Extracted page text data
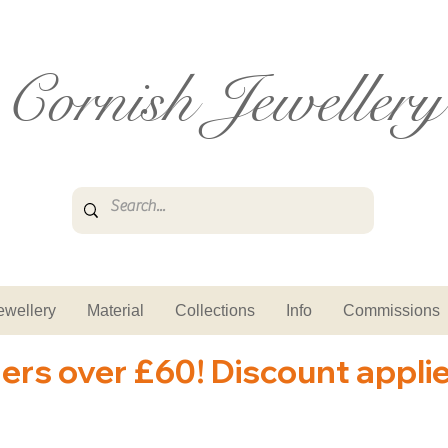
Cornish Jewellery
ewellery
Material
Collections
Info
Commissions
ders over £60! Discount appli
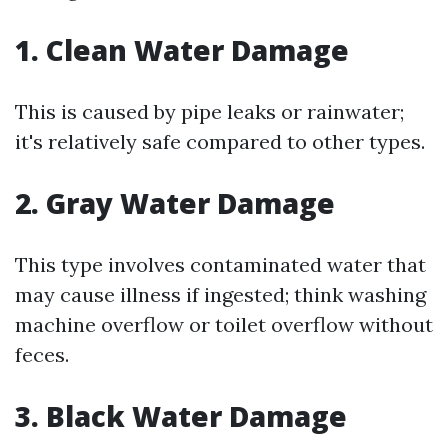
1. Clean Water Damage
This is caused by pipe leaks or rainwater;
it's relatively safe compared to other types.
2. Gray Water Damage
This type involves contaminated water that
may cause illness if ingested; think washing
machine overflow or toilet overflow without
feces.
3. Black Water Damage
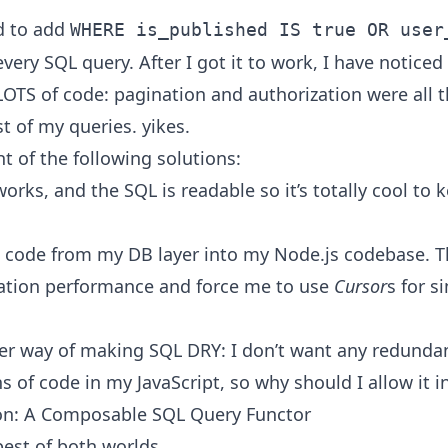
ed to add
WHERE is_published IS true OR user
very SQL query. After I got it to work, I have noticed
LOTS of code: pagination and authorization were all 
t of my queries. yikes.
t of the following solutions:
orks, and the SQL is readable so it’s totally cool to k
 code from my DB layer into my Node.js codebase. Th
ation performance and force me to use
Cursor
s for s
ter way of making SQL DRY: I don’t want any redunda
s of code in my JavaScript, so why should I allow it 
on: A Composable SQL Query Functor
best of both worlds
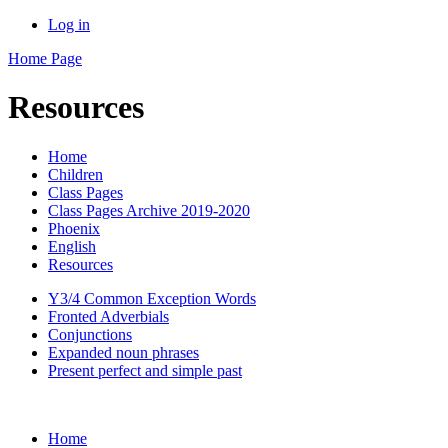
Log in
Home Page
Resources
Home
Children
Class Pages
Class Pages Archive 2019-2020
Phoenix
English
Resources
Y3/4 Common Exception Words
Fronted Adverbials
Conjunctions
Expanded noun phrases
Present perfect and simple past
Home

What this task involves ->
Find the line containing "ter way of making" in the records above, then copy it and every line after it exactly, through the last one, without any pictures.

Exercise output ->
ter way of making SQL DRY: I don’t want any redunda
s of code in my JavaScript, so why should I allow it 
on: A Composable SQL Query Functor
best of both worlds
Log in
Home Page
Resources
Home
Children
Class Pages
Class Pages Archive 2019-2020
Phoenix
English
Resources
Y3/4 Common Exception Words
Fronted Adverbials
Conjunctions
Expanded noun phrases
Present perfect and simple past
Home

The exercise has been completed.